* What is required *
Copy out each line of the data that holds the string "Mega".

*** Data shown ***

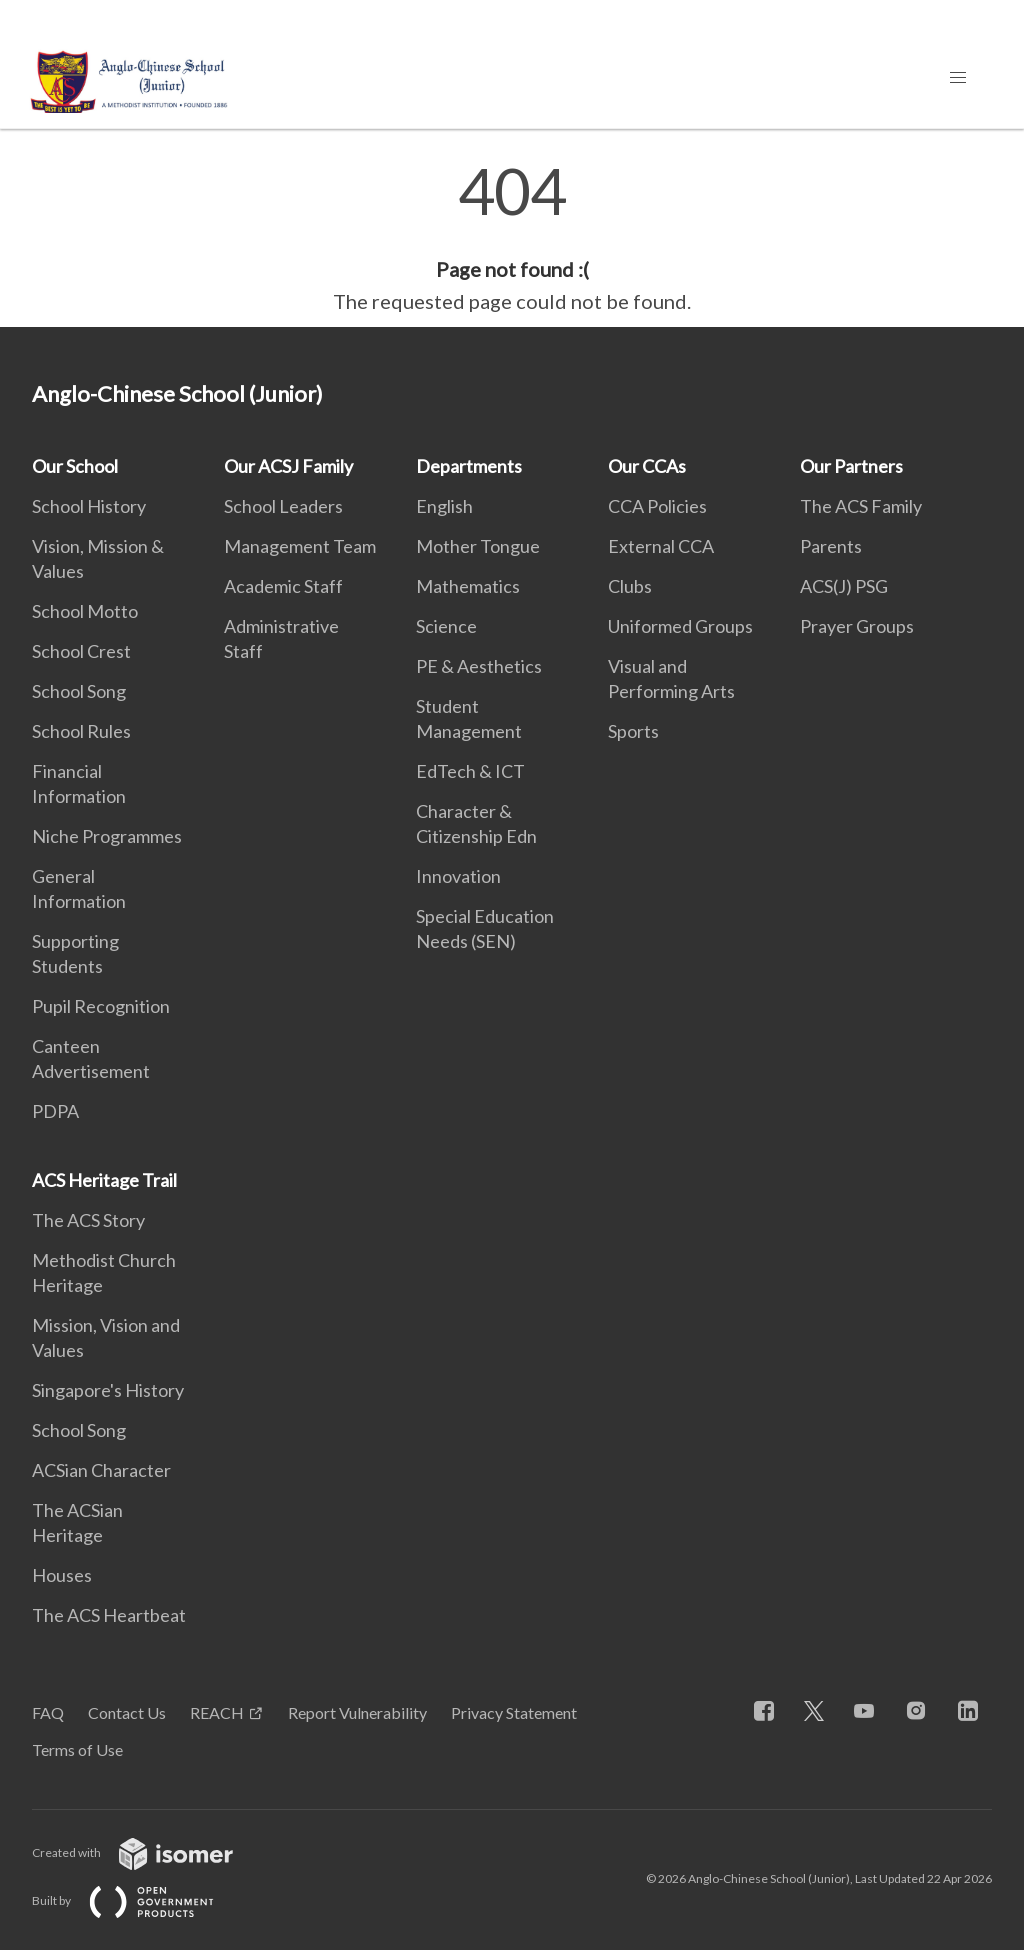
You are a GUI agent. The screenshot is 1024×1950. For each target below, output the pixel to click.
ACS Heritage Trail (104, 1180)
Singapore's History (108, 1390)
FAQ (48, 1712)
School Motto (85, 611)
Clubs (630, 586)
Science (446, 626)
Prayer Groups (857, 626)
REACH (217, 1712)
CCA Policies (657, 506)
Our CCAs (647, 466)
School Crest (81, 651)
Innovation (458, 876)
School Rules (81, 731)
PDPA (55, 1111)
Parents (831, 546)
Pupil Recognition (101, 1006)
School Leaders (283, 506)
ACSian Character (101, 1470)
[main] (512, 238)
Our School (75, 466)
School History (89, 506)
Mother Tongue (478, 546)
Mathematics (468, 586)
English (444, 506)
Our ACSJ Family (288, 466)
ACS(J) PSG (844, 586)
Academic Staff (283, 586)
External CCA (661, 546)
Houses (62, 1575)
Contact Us (127, 1712)
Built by (139, 1900)
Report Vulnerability (357, 1712)
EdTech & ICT (470, 771)
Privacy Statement (514, 1712)
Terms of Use (77, 1749)
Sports (633, 731)
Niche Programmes (107, 836)
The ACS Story (88, 1220)
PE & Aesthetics (479, 666)
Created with (148, 1852)
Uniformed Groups (680, 626)
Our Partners (851, 466)
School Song (79, 691)
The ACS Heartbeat (109, 1615)
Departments (469, 466)
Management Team (300, 546)
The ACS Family (861, 506)
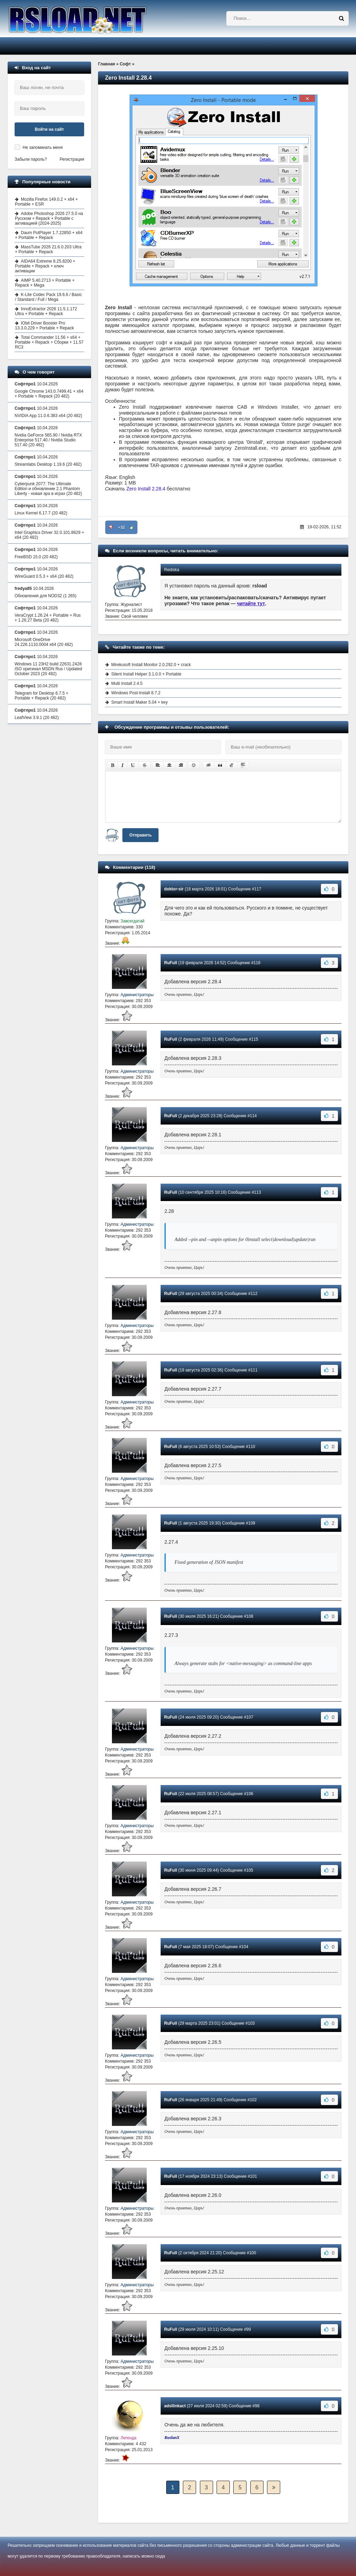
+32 (121, 527)
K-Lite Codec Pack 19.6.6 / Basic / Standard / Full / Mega (48, 297)
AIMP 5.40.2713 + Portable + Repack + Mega (45, 283)
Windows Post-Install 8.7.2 (135, 692)
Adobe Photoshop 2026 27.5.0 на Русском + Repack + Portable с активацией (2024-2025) (49, 218)
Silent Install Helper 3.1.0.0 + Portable (146, 674)
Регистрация (72, 159)
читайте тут (251, 603)
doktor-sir (174, 889)
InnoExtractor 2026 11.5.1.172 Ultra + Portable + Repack (46, 311)
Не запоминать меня (43, 147)
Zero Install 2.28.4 (146, 488)
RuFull (170, 962)
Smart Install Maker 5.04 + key (139, 702)
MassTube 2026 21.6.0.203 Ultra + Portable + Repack (48, 249)
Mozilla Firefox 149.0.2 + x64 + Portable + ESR (46, 202)
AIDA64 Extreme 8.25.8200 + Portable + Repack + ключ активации (45, 266)
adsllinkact (175, 2405)
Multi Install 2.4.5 (127, 683)
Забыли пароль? (31, 159)
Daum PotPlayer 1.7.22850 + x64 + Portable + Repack (48, 235)
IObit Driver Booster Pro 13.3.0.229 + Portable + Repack (44, 325)
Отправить (140, 835)
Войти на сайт (49, 129)
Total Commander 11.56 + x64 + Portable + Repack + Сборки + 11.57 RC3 (49, 342)
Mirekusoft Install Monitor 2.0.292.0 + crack (151, 664)
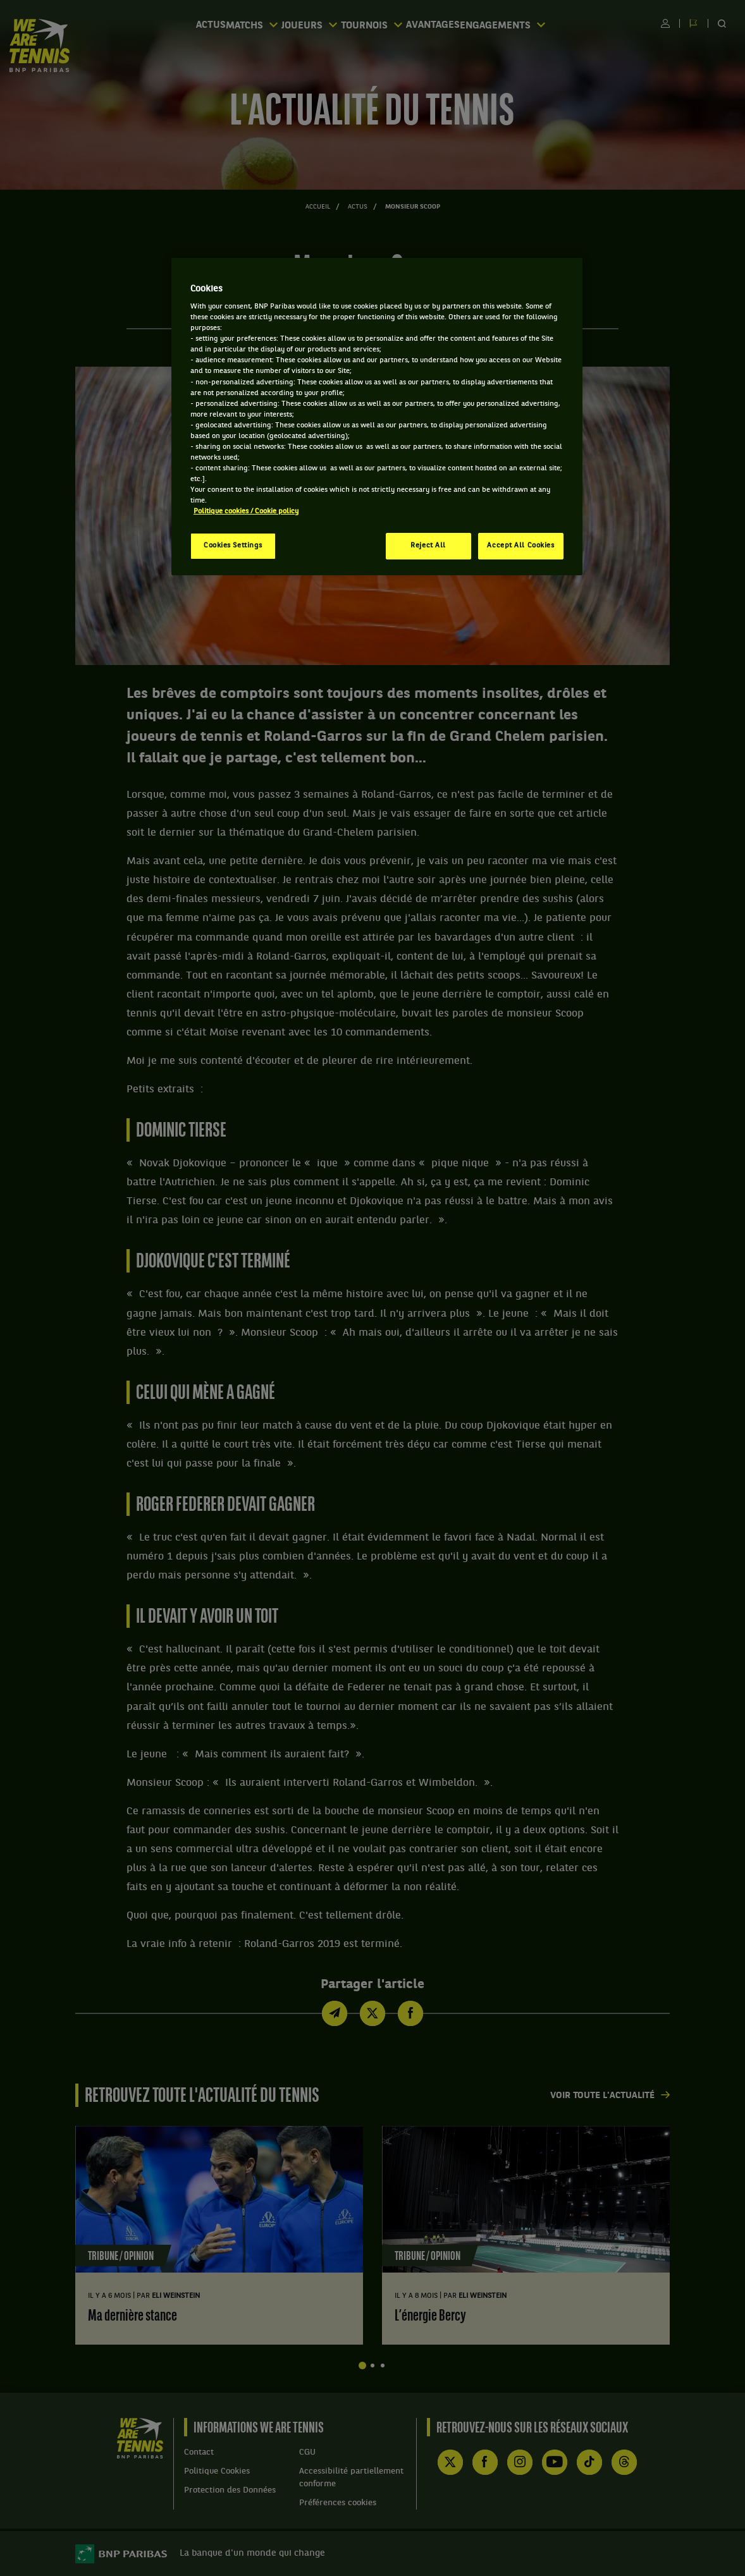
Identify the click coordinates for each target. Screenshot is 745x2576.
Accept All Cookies (520, 545)
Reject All (428, 545)
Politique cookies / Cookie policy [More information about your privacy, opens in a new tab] (246, 511)
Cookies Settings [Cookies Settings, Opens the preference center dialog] (233, 545)
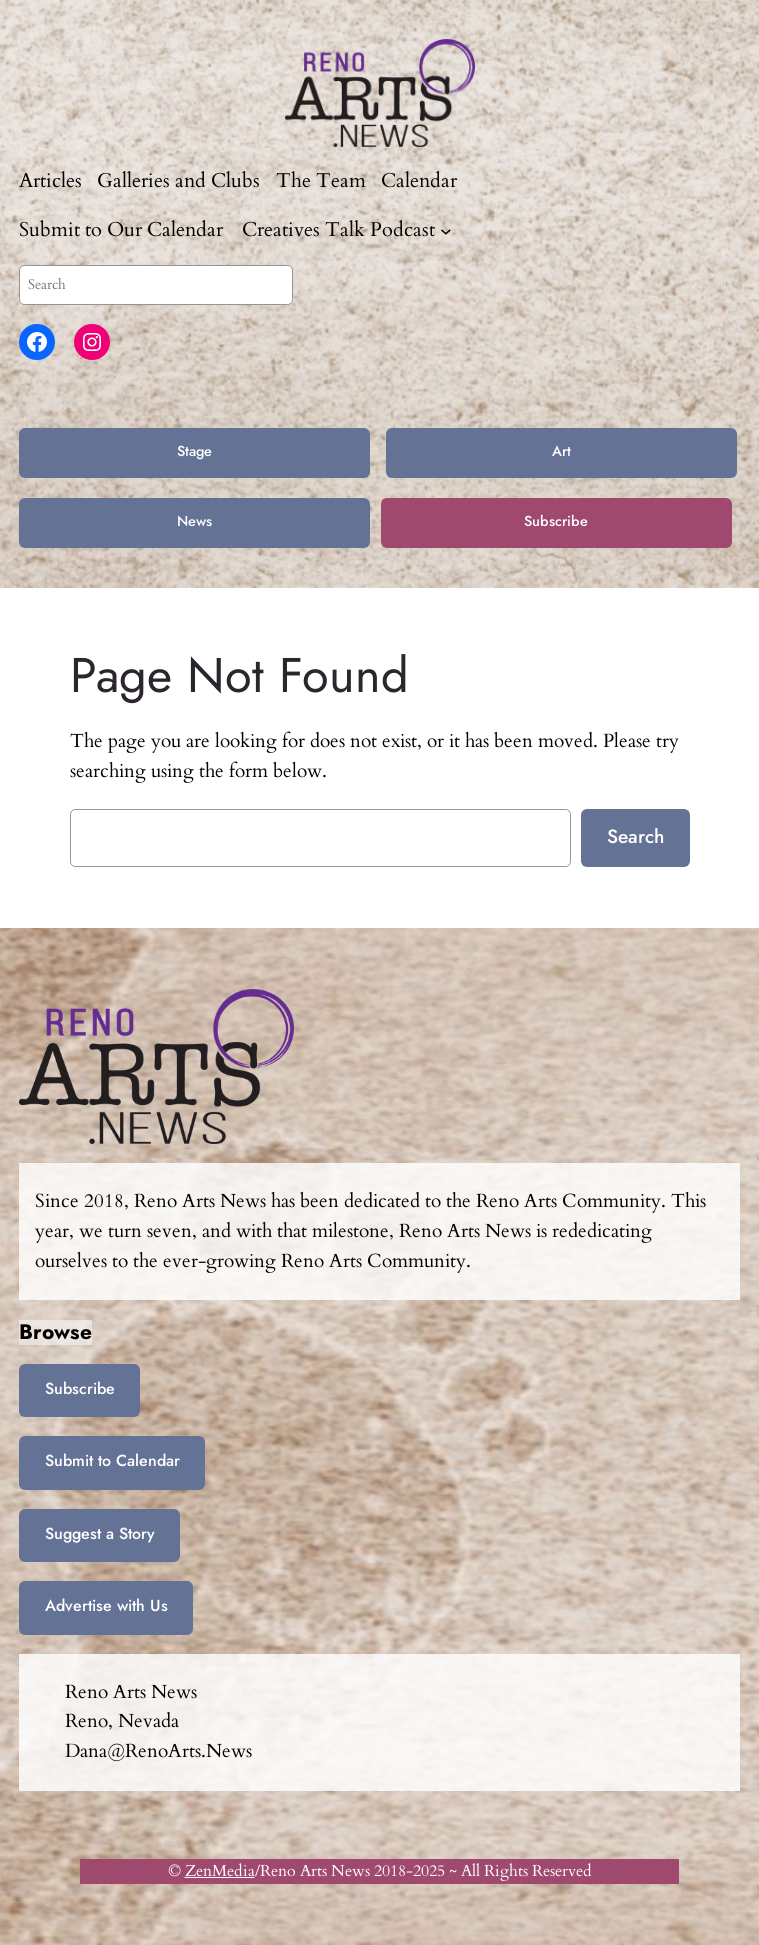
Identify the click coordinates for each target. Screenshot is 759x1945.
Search (635, 836)
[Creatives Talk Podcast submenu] (446, 230)
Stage (194, 451)
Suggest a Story (100, 1533)
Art (561, 451)
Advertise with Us (106, 1605)
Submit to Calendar (112, 1460)
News (194, 521)
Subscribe (556, 521)
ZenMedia (220, 1871)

*** End of Data shown ***

* Reply to the exercise *
K-Lite Codec Pack 19.6.6 / Basic / Standard / Full / Mega (48, 297)
AIMP 5.40.2713 + Portable + Repack + Mega (45, 283)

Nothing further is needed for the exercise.